-- Data to use follows --

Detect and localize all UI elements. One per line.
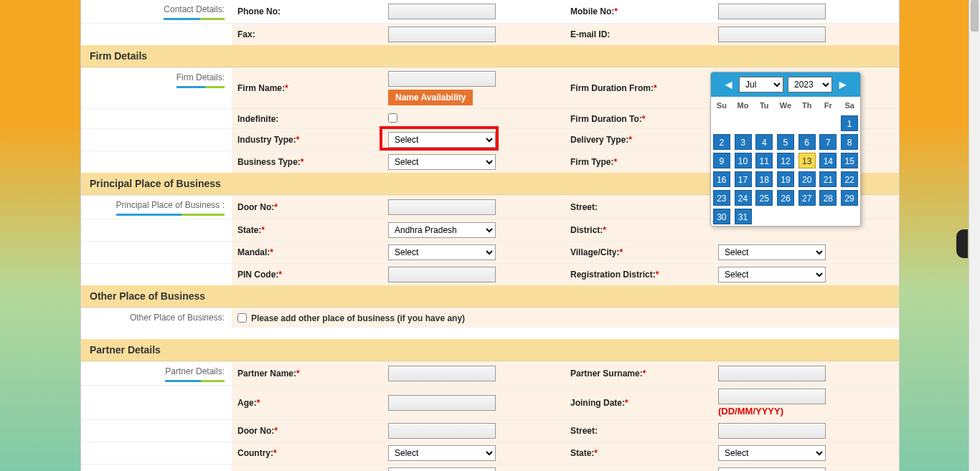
ppb-district-label: District: bbox=[570, 225, 603, 235]
partner-door-input[interactable] bbox=[388, 423, 496, 439]
indefinite-label: Indefinite: bbox=[237, 114, 278, 124]
datepicker-year-select[interactable]: 2023 bbox=[788, 77, 832, 92]
scrollbar[interactable] bbox=[969, 0, 980, 471]
datepicker-day[interactable]: 10 bbox=[735, 153, 752, 168]
datepicker-dow: Sa bbox=[839, 97, 860, 114]
datepicker-prev-button[interactable]: ◀ bbox=[722, 80, 735, 90]
ppb-mandal-label: Mandal: bbox=[237, 247, 270, 257]
datepicker-day[interactable]: 31 bbox=[735, 209, 752, 224]
datepicker-dow: Tu bbox=[753, 97, 775, 114]
mobile-no-label: Mobile No: bbox=[570, 6, 614, 16]
partner-joining-input[interactable] bbox=[718, 389, 826, 404]
partner-header: Partner Details bbox=[81, 339, 899, 361]
datepicker-day[interactable]: 7 bbox=[819, 134, 837, 150]
datepicker-day[interactable]: 5 bbox=[777, 134, 794, 150]
firm-details-header: Firm Details bbox=[81, 45, 899, 67]
datepicker-day[interactable]: 1 bbox=[841, 115, 858, 131]
fax-input[interactable] bbox=[388, 27, 496, 42]
partner-country-select[interactable]: Select bbox=[388, 445, 496, 461]
datepicker-day[interactable]: 19 bbox=[777, 171, 794, 187]
datepicker-day[interactable]: 2 bbox=[713, 134, 730, 150]
datepicker-day[interactable]: 23 bbox=[713, 190, 730, 206]
datepicker-day[interactable]: 20 bbox=[798, 171, 816, 187]
ppb-door-label: Door No: bbox=[237, 202, 274, 212]
partner-mandal-select[interactable]: Select bbox=[718, 467, 826, 471]
partner-name-label: Partner Name: bbox=[237, 368, 296, 379]
partner-state-select[interactable]: Select bbox=[718, 445, 826, 461]
datepicker-day[interactable]: 21 bbox=[819, 171, 837, 187]
partner-street-input[interactable] bbox=[718, 423, 826, 439]
ppb-regdist-select[interactable]: Select bbox=[718, 267, 826, 282]
ppb-door-input[interactable] bbox=[388, 199, 496, 215]
datepicker-grid: SuMoTuWeThFrSa 1234567891011121314151617… bbox=[711, 97, 860, 226]
indefinite-checkbox[interactable] bbox=[388, 113, 397, 123]
business-type-label: Business Type: bbox=[237, 157, 301, 167]
datepicker-day[interactable]: 3 bbox=[735, 134, 752, 150]
contact-details-title: Contact Details: bbox=[164, 4, 225, 14]
datepicker-day[interactable]: 22 bbox=[841, 171, 858, 187]
datepicker-popup[interactable]: ◀ Jul 2023 ▶ SuMoTuWeThFrSa 123456789101… bbox=[710, 72, 861, 227]
scrollbar-thumb[interactable] bbox=[971, 0, 979, 32]
datepicker-next-button[interactable]: ▶ bbox=[837, 80, 849, 90]
industry-type-select[interactable]: Select bbox=[388, 132, 496, 148]
ppb-state-select[interactable]: Andhra Pradesh bbox=[388, 222, 496, 238]
ppb-street-label: Street: bbox=[570, 202, 598, 212]
datepicker-day[interactable]: 4 bbox=[755, 134, 773, 150]
partner-joining-label: Joining Date: bbox=[570, 398, 625, 408]
datepicker-day[interactable]: 27 bbox=[798, 190, 816, 206]
ppb-state-label: State: bbox=[237, 225, 261, 235]
firm-duration-from-label: Firm Duration From: bbox=[570, 83, 654, 93]
datepicker-day[interactable]: 16 bbox=[713, 171, 730, 187]
datepicker-day[interactable]: 29 bbox=[841, 190, 858, 206]
datepicker-dow: We bbox=[775, 97, 796, 114]
datepicker-day[interactable]: 18 bbox=[755, 171, 773, 187]
datepicker-day[interactable]: 9 bbox=[713, 153, 730, 168]
opb-checkbox[interactable] bbox=[237, 313, 247, 323]
datepicker-day[interactable]: 13 bbox=[798, 153, 816, 168]
firm-name-input[interactable] bbox=[388, 71, 496, 87]
firm-duration-to-label: Firm Duration To: bbox=[570, 114, 642, 124]
partner-country-label: Country: bbox=[237, 448, 273, 458]
partner-age-input[interactable] bbox=[388, 395, 496, 411]
datepicker-month-select[interactable]: Jul bbox=[739, 77, 783, 92]
datepicker-day[interactable]: 8 bbox=[841, 134, 858, 150]
partner-surname-input[interactable] bbox=[718, 366, 826, 381]
datepicker-day[interactable]: 28 bbox=[819, 190, 837, 206]
side-tab[interactable] bbox=[956, 229, 968, 258]
partner-state-label: State: bbox=[570, 448, 594, 458]
industry-type-label: Industry Type: bbox=[237, 135, 296, 145]
ppb-mandal-select[interactable]: Select bbox=[388, 244, 496, 260]
date-format-note: (DD/MM/YYYY) bbox=[718, 406, 886, 417]
datepicker-day[interactable]: 24 bbox=[735, 190, 752, 206]
partner-district-select[interactable]: Select bbox=[388, 467, 496, 471]
datepicker-day[interactable]: 12 bbox=[777, 153, 794, 168]
datepicker-dow: Fr bbox=[818, 97, 839, 114]
name-availability-button[interactable]: Name Availability bbox=[388, 90, 473, 105]
ppb-village-label: Village/City: bbox=[570, 247, 619, 257]
mobile-no-input[interactable] bbox=[718, 4, 826, 19]
datepicker-dow: Th bbox=[796, 97, 818, 114]
ppb-pin-label: PIN Code: bbox=[237, 270, 278, 280]
phone-no-input[interactable] bbox=[388, 4, 496, 19]
datepicker-dow: Mo bbox=[732, 97, 754, 114]
fax-label: Fax: bbox=[237, 29, 255, 39]
opb-checkbox-label: Please add other place of business (if y… bbox=[251, 313, 465, 323]
datepicker-day[interactable]: 11 bbox=[755, 153, 773, 168]
datepicker-day[interactable]: 15 bbox=[841, 153, 858, 168]
partner-door-label: Door No: bbox=[237, 426, 274, 436]
partner-age-label: Age: bbox=[237, 398, 257, 408]
firm-details-title: Firm Details: bbox=[176, 72, 225, 82]
datepicker-day[interactable]: 14 bbox=[819, 153, 837, 168]
ppb-title: Principal Place of Business : bbox=[116, 200, 225, 210]
datepicker-day[interactable]: 30 bbox=[713, 209, 730, 224]
ppb-village-select[interactable]: Select bbox=[718, 244, 826, 260]
datepicker-day[interactable]: 6 bbox=[798, 134, 816, 150]
partner-name-input[interactable] bbox=[388, 366, 496, 381]
datepicker-day[interactable]: 25 bbox=[755, 190, 773, 206]
business-type-select[interactable]: Select bbox=[388, 154, 496, 170]
email-label: E-mail ID: bbox=[570, 29, 610, 39]
email-input[interactable] bbox=[718, 27, 826, 42]
datepicker-day[interactable]: 26 bbox=[777, 190, 794, 206]
datepicker-day[interactable]: 17 bbox=[735, 171, 752, 187]
ppb-pin-input[interactable] bbox=[388, 267, 496, 282]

-- Data to use concluded --

*Task instructions:*
All of the material is to be reproduced verbatim, pictures excluded.

*Reply:*
Detect and localize all UI elements. One per line.
ppb-district-label: District: bbox=[570, 225, 603, 235]
partner-door-input[interactable] bbox=[388, 423, 496, 439]
indefinite-label: Indefinite: bbox=[237, 114, 278, 124]
datepicker-year-select[interactable]: 2023 bbox=[788, 77, 832, 92]
scrollbar[interactable] bbox=[969, 0, 980, 471]
datepicker-day[interactable]: 10 bbox=[735, 153, 752, 168]
datepicker-dow: Sa bbox=[839, 97, 860, 114]
datepicker-prev-button[interactable]: ◀ bbox=[722, 80, 735, 90]
ppb-mandal-label: Mandal: bbox=[237, 247, 270, 257]
datepicker-day[interactable]: 31 bbox=[735, 209, 752, 224]
datepicker-dow: Tu bbox=[753, 97, 775, 114]
mobile-no-label: Mobile No: bbox=[570, 6, 614, 16]
partner-joining-input[interactable] bbox=[718, 389, 826, 404]
partner-header: Partner Details bbox=[81, 339, 899, 361]
datepicker-day[interactable]: 7 bbox=[819, 134, 837, 150]
datepicker-day[interactable]: 5 bbox=[777, 134, 794, 150]
firm-details-header: Firm Details bbox=[81, 45, 899, 67]
datepicker-day[interactable]: 1 bbox=[841, 115, 858, 131]
fax-input[interactable] bbox=[388, 27, 496, 42]
partner-country-select[interactable]: Select bbox=[388, 445, 496, 461]
datepicker-day[interactable]: 19 bbox=[777, 171, 794, 187]
datepicker-day[interactable]: 2 bbox=[713, 134, 730, 150]
datepicker-day[interactable]: 23 bbox=[713, 190, 730, 206]
datepicker-day[interactable]: 20 bbox=[798, 171, 816, 187]
ppb-door-label: Door No: bbox=[237, 202, 274, 212]
partner-mandal-select[interactable]: Select bbox=[718, 467, 826, 471]
partner-name-label: Partner Name: bbox=[237, 368, 296, 379]
partner-state-select[interactable]: Select bbox=[718, 445, 826, 461]
datepicker-day[interactable]: 21 bbox=[819, 171, 837, 187]
partner-street-input[interactable] bbox=[718, 423, 826, 439]
ppb-regdist-select[interactable]: Select bbox=[718, 267, 826, 282]
ppb-door-input[interactable] bbox=[388, 199, 496, 215]
datepicker-grid: SuMoTuWeThFrSa 1234567891011121314151617… bbox=[711, 97, 860, 226]
indefinite-checkbox[interactable] bbox=[388, 113, 397, 123]
business-type-label: Business Type: bbox=[237, 157, 301, 167]
datepicker-day[interactable]: 3 bbox=[735, 134, 752, 150]
contact-details-title: Contact Details: bbox=[164, 4, 225, 14]
datepicker-day[interactable]: 22 bbox=[841, 171, 858, 187]
datepicker-popup[interactable]: ◀ Jul 2023 ▶ SuMoTuWeThFrSa 123456789101… bbox=[710, 72, 861, 227]
scrollbar-thumb[interactable] bbox=[971, 0, 979, 32]
datepicker-next-button[interactable]: ▶ bbox=[837, 80, 849, 90]
industry-type-select[interactable]: Select bbox=[388, 132, 496, 148]
ppb-state-select[interactable]: Andhra Pradesh bbox=[388, 222, 496, 238]
ppb-street-label: Street: bbox=[570, 202, 598, 212]
datepicker-day[interactable]: 4 bbox=[755, 134, 773, 150]
partner-joining-label: Joining Date: bbox=[570, 398, 625, 408]
datepicker-day[interactable]: 27 bbox=[798, 190, 816, 206]
ppb-state-label: State: bbox=[237, 225, 261, 235]
firm-duration-from-label: Firm Duration From: bbox=[570, 83, 654, 93]
datepicker-day[interactable]: 16 bbox=[713, 171, 730, 187]
datepicker-day[interactable]: 29 bbox=[841, 190, 858, 206]
datepicker-dow: We bbox=[775, 97, 796, 114]
datepicker-day[interactable]: 18 bbox=[755, 171, 773, 187]
datepicker-day[interactable]: 9 bbox=[713, 153, 730, 168]
opb-checkbox[interactable] bbox=[237, 313, 247, 323]
datepicker-day[interactable]: 13 bbox=[798, 153, 816, 168]
firm-name-input[interactable] bbox=[388, 71, 496, 87]
firm-duration-to-label: Firm Duration To: bbox=[570, 114, 642, 124]
partner-country-label: Country: bbox=[237, 448, 273, 458]
partner-age-input[interactable] bbox=[388, 395, 496, 411]
datepicker-month-select[interactable]: Jul bbox=[739, 77, 783, 92]
datepicker-day[interactable]: 8 bbox=[841, 134, 858, 150]
partner-surname-input[interactable] bbox=[718, 366, 826, 381]
datepicker-day[interactable]: 28 bbox=[819, 190, 837, 206]
side-tab[interactable] bbox=[956, 229, 968, 258]
partner-state-label: State: bbox=[570, 448, 594, 458]
industry-type-label: Industry Type: bbox=[237, 135, 296, 145]
ppb-mandal-select[interactable]: Select bbox=[388, 244, 496, 260]
date-format-note: (DD/MM/YYYY) bbox=[718, 406, 886, 417]
datepicker-day[interactable]: 24 bbox=[735, 190, 752, 206]
partner-district-select[interactable]: Select bbox=[388, 467, 496, 471]
datepicker-day[interactable]: 12 bbox=[777, 153, 794, 168]
datepicker-dow: Fr bbox=[818, 97, 839, 114]
name-availability-button[interactable]: Name Availability bbox=[388, 90, 473, 105]
ppb-village-label: Village/City: bbox=[570, 247, 619, 257]
mobile-no-input[interactable] bbox=[718, 4, 826, 19]
datepicker-dow: Th bbox=[796, 97, 818, 114]
ppb-pin-label: PIN Code: bbox=[237, 270, 278, 280]
phone-no-input[interactable] bbox=[388, 4, 496, 19]
datepicker-dow: Mo bbox=[732, 97, 754, 114]
fax-label: Fax: bbox=[237, 29, 255, 39]
opb-checkbox-label: Please add other place of business (if y… bbox=[251, 313, 465, 323]
datepicker-day[interactable]: 11 bbox=[755, 153, 773, 168]
datepicker-day[interactable]: 15 bbox=[841, 153, 858, 168]
partner-door-label: Door No: bbox=[237, 426, 274, 436]
partner-age-label: Age: bbox=[237, 398, 257, 408]
firm-details-title: Firm Details: bbox=[176, 72, 225, 82]
datepicker-day[interactable]: 14 bbox=[819, 153, 837, 168]
ppb-title: Principal Place of Business : bbox=[116, 200, 225, 210]
datepicker-day[interactable]: 30 bbox=[713, 209, 730, 224]
ppb-village-select[interactable]: Select bbox=[718, 244, 826, 260]
datepicker-day[interactable]: 6 bbox=[798, 134, 816, 150]
partner-name-input[interactable] bbox=[388, 366, 496, 381]
datepicker-day[interactable]: 25 bbox=[755, 190, 773, 206]
business-type-select[interactable]: Select bbox=[388, 154, 496, 170]
email-label: E-mail ID: bbox=[570, 29, 610, 39]
email-input[interactable] bbox=[718, 27, 826, 42]
datepicker-day[interactable]: 26 bbox=[777, 190, 794, 206]
datepicker-day[interactable]: 17 bbox=[735, 171, 752, 187]
ppb-pin-input[interactable] bbox=[388, 267, 496, 282]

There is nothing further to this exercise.